In a more bullish scenario, prices could rise as high as $150,000, Mr Menke from Julius Baer predicts. A bearish scenario could lead to prices dropping back below $80,000, potentially reflecting a longer-lasting, risk-off move in equity markets, he says.
Unexpected interest rate increases in the US paired with a stronger dollar would also create a bearish scenario for Bitcoin, Mr Menke adds.
Previous peaks
Bitcoin’s major price peaks have progressed from niche, technically driven events into globally relevant macroeconomic moments, experts say.
“The 2013 peak reflected early retail discovery and the dominance of Mt Gox as the primary trading venue,” Mr Yakout says. "In 2017, prices were driven by the initial coin offerings boom and intense mainstream media attention.
“By 2021, the narrative shifted towards institutional participation, supported by companies such as Tesla and MicroStrategy and amplified by unprecedented global liquidity following pandemic stimulus. The 2024/2025 peak was largely shaped by structural developments, most notably the approval of US spot Bitcoin ETFs in January 2024 and the April 2024 halving, which reinforced Bitcoin’s scarcity narrative.”
The year 2017 featured the launch of the first futures contract, further fuelling the bullish mood.
Bitcoin’s 2013 cycle high was around $1,132 in November. In 2017, the peak came in mid-December at around $19,783, while in 2021 the cycle high was around $67,549 on November 8, Mr Hallside says.
Bitcoin crossed $100,000 on December 5, 2024 and later set a record around $126,223 in early October 2025.
Institutional vs retail investors
During the early cycles from 2013 to 2017, Bitcoin markets were dominated by retail early adopters, while institutions largely dismissed the asset as speculative and unproven, says Mr Yakout.
“This changed in the 2021 and 2024/25 cycles, as participation expanded to regulated financial institutions such as BlackRock and Fidelity," he says. "This shift increased market depth, reduced volatility relative to earlier cycles, and embedded Bitcoin within pension funds and corporate treasuries. As a result, Bitcoin increasingly functions as a recognised alternative asset rather than a fringe investment.
“Despite growing institutional influence, retail investors continue to play a decisive role near market peaks.
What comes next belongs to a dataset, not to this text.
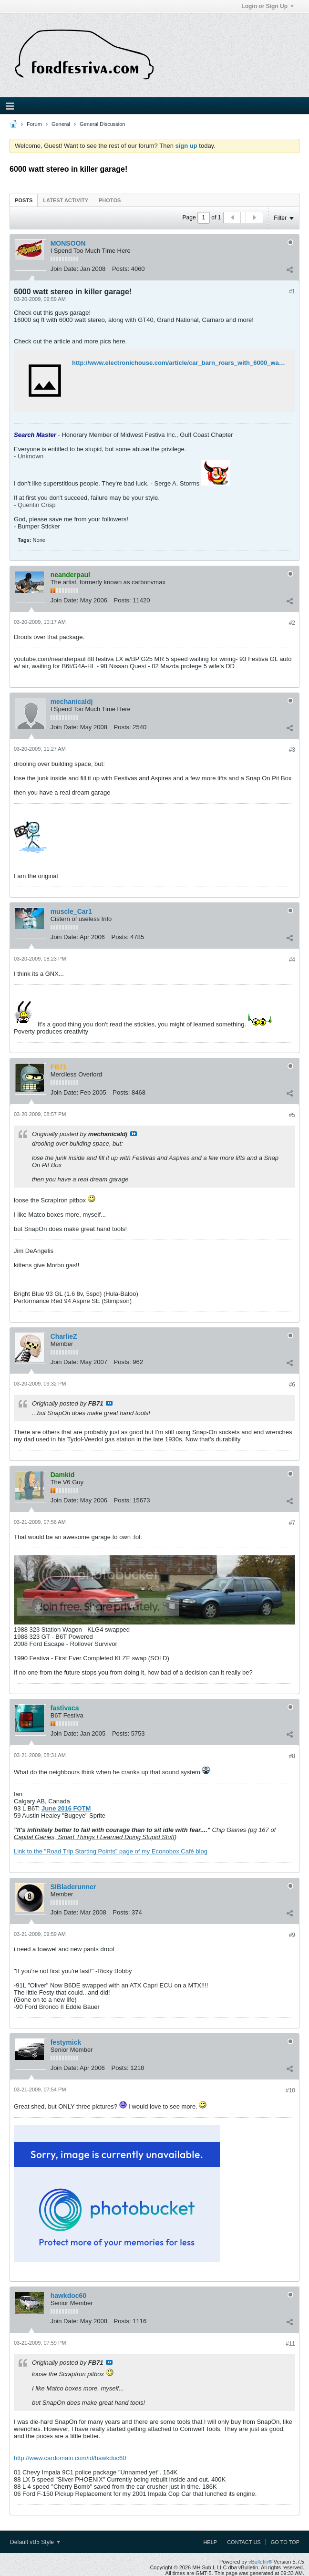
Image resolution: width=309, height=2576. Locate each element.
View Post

Media coverage often amplifies price movements by creating a feedback loop: rising prices generate headlines, which attract new retail participants driven by fear of missing out. While institutional capital tends to stabilise prices and provide downside support, retail enthusiasm typically fuels the rapid, parabolic advances that characterise late-stage bull markets.”
Mr Menke points out that institutional adoption began only in 2024 when the spot Bitcoin ETFs were launched. Before then, institutional investors remained reluctant to gain exposure, in contrast to some specialised hedge funds, which had already entered the market during the 2017 bull market, he says.
Impact of regulations
Regulation has historically been a major source of downside risk for Bitcoin, with past market tops followed by corrections triggered by events such as China’s mining bans or aggressive regulatory enforcement, Mr Yakout from Scope Markets says.
In recent cycles, this dynamic has shifted. The approval of spot Bitcoin ETFs in the US provided regulatory validation and reduced uncertainty around access and custody, he says. As a result, regulation has moved from being a headwind to a relative tailwind, supporting market confidence and contributing to greater price stability, Mr Yakout adds.
Mr Hallside agrees and says the US spot ETF approvals were a “major psychological and practical breakpoint” because they signalled that “Bitcoin exposure could sit inside regulated investment wrappers”, which is how large pools of capital allocate.